• TASK PROMPT: Reproduce the records without their pictures, keeping every word as it is.

• DATA TO PROCESS:
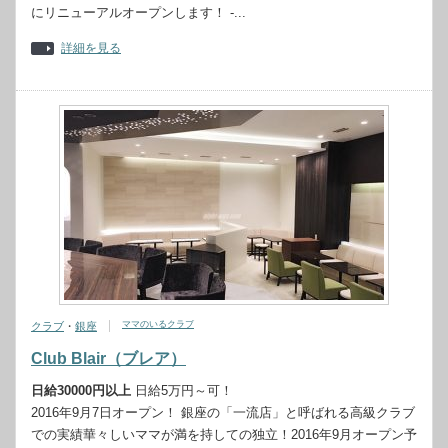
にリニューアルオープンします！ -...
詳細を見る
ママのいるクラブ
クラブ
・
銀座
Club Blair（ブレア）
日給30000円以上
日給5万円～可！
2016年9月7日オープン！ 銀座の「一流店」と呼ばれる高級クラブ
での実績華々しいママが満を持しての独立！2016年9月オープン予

• ANSWER FOR THIS EXERCISE:
にリニューアルオープンします！ -...
詳細を見る
ママのいるクラブ
クラブ
・
銀座
Club Blair（ブレア）
日給30000円以上
日給5万円～可！
2016年9月7日オープン！ 銀座の「一流店」と呼ばれる高級クラブ
での実績華々しいママが満を持しての独立！2016年9月オープン予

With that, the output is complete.